Reassumindo a reitoria da USP, em 1966, tendo o jurista e professor Alfredo Buzaid como o mais íntimo de seus colaboradores, Gama e Silva impôs, a partir de abril de 1969, a mais draconiana lógica do expurgo na universidade. Formando comissão secreta inquisitorial, Gaminha lavrara documento propondo a punição de professores e concluía “serem realmente impressionantes as infiltrações de ideias marxistas nos vários setores universitários, cumprindo que sejam afastados daí os seus doutrinadores e os agentes dos processos subversivos’”, conforme relata Elio Gaspari em A ditadura Envergonhada. Florestan Fernandes, Caio Prado Jr. e Fernando Henrique Cardoso foram algumas de suas vítimas na universidade.
Com a vitória da “linha dura” pela imposição de Costa e Silva na presidência da República, em 1967, o “tio Velho” de pronto recolheu à Pasta da Justiça seu amigo Gaminha, este revestindo de “autoridade jurídica” as decisões políticas de um Executivo absolutizado. No exercício de sua função, produziu decretos e atos institucionais “revolucionários” em abundância, a cada crise a ser debelada autocraticamente, esvaziando o papel do Congresso e tolhendo as atribuições do Judiciário.
Sendo “o maior ferrabrás civil que já teve na história do Brasil”, “aquele cara que ‘bota para fora os comunistas!’” e “que você dizia mata e ele dizia esfola”, segundo depoimento do jornalista Carlos Chagas, Gama e Silva levaria consigo para o Ministério da Justiça, como assessores, elementos pertencentes ao Comando de Caça aos Comunistas — o CCC.
Na reportagem “Um poder na sombra”, da revista Veja, de 21 de fevereiro de 1979, o jornalista Antonio Carlos Fon registrou o vírus da radicalização no II Exército pela ação de integrantes do Comando. Promanando mesmo “o grande aliado da organização” em Brasília, no final de 1968, sinal verde para a intervenção das Forças Armadas no combate à subversão, o secretário de Segurança Pública de São Paulo, o jurista Hely Lopes Meireles, afirmara ao jornalista que a ordem de criação da Operação Bandeirantes (OBAN) “me foi passada pelo ministro Gama e Silva e pelo general Carlos de Meira Mattos”.

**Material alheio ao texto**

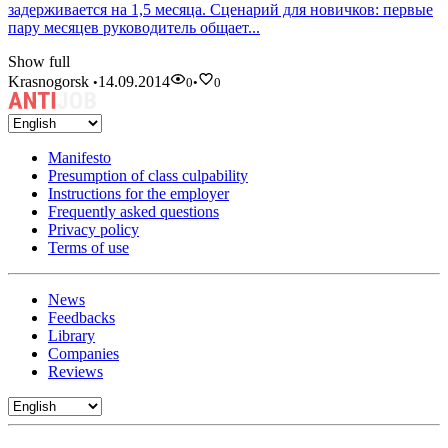
задерживается на 1,5 месяца. Сценарий для новичков: первые
пару месяцев руководитель общает...
Show full
Krasnogorsk
14.09.2014
•
0
•
0
Manifesto
Presumption of class culpability
Instructions for the employer
Frequently asked questions
Privacy policy
Terms of use
News
Feedbacks
Library
Companies
Reviews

Tido como “maluco” por Golbery do Couto e Silva e por “velha vivandeira” que “circulava pelos bivaques dos granadeiros” segundo Elio Gaspari, o general Costa e Silva “tinha como corneta o ministro da Justiça”. A corneta, entretanto, começaria a soar por mais expurgos já mesmo na solenidade de posse do segundo presidente do ciclo militar. Durante a cerimônia, teve notícias das críticas ao regime veiculadas em artigo do jornalista Hélio Fernandes, na Tribuna da Imprensa. Dessa maneira, Gaminha logo sugeriria a aplicação do AI-2 (na iminência de seu término), negada pelo presidente como má ideia para o início de seu governo. A pretexto de protegê-lo, posteriormente, o jornalista seria confinado na ilha de Fernando de Noronha. Costa e Silva também negaria a seu Ministro da Justiça “linha dura” sua renitente proposta de fechar o Correio da Manhã.
Em 1968, Gama e Silva foi também responsável pelo fechamento da Frente Ampla, articulação oposicionista de Carlos Lacerda, Juscelino Kubitschek e João Goulart, sustentando ser um movimento “clandestino”, não registrado na Justiça Eleitoral. Na “Comissão de Alto Nível” convocada para elaborar um “Estudo para a Reforma da Constituição de 1967”, polemizando com o vice-presidente Pedro Aleixo, Gama e Silva se escusava aos demais: “Não me julguem tão radical assim”.
Na escalada do radicalismo de direita do segundo governo militar, porém, Gaminha ultrapassaria o próprio presidente-general. Com a movimentação estudantil e o discurso contestatório de Márcio Moreira Alves, do MDB carioca, a “linha dura” passava a exigir um novo ato institucional. Segundo Portella, o Ministro da Justiça, muito sensível à “apreensão dos Ministros Militares em terem que fazer cassações e suspender direitos políticos com certa urgência, sem dispor de um instrumento legal”, vivia alardeando a todos que tinha um ato preparado dentro de sua pasta, “um projeto de AI-5 muito pior do que o que foi afinal editado”, relata Carlos Chagas.
O máximo que Costa e Silva conseguiu, segundo depoimento de Geisel, “foi abrandar um pouco o texto que o Gama e Silva havia preparado”. O general Olympio Mourão Filho, que liderou o levante de abril de 1964, reproduziu em suas Memórias: A verdade de um revolucionário o que lhe pareceu uma frase inteira de Costa e Silva:
“Mourão, se você lesse o primeiro, você cairia duro no chão, aqui. Era uma barbaridade. Fechava-se o Congresso, modificava-se o Poder Judiciário, além de várias outras medidas de caráter nazista feroz. Recusei assiná-lo. O segundo era mais brando e como quem toma um purgante ruim, assinei-o”
Com o adoecimento de Costa e Silva, a Constituição previa que a sucessão ficaria a cargo de Pedro Aleixo, vice-presidente da República militar. Gaminha, entretanto, trabalhou ativamente no impedimento de Aleixo (a quem detestava), o único contrário à imposição do AI-5 em dezembro de 1968.
Questionado por Gama e Silva, na reunião do Conselho de Segurança Nacional que aprovaria aquele ato, se desconfiava “das mãos honradas do presidente Costa e Silva”, Aleixo respondeu negativamente. Acrescentando (conforme Carlos Chagas): “Desconfio, porém, do guarda da esquina”.
Usurpando o poder no verdadeiro “golpe dentro do golpe”, alijando os castelistas que volveriam com Geisel, os militares “linha dura” baixaram o AI-12, sagrando-se o veto a Aleixo. Conforme Chagas, “quando o Costa e Silva adoece, o Gama e Silva deita e rola. Porque ele é o jurista, também, da Junta Militar”. Logo após o sequestro do embaixador norte-americano Charles B. Elbrik pela esquerda armada, em setembro de 1969, o jurista da Junta Militar seria igualmente responsável por uma nova Lei de Segurança Nacional, pelo AI-13, com a introdução da pena de banimento, e pelo draconiano AI-14, com a instituição da pena de morte para além das situações abrangidas pela legislação militar em caso de guerra.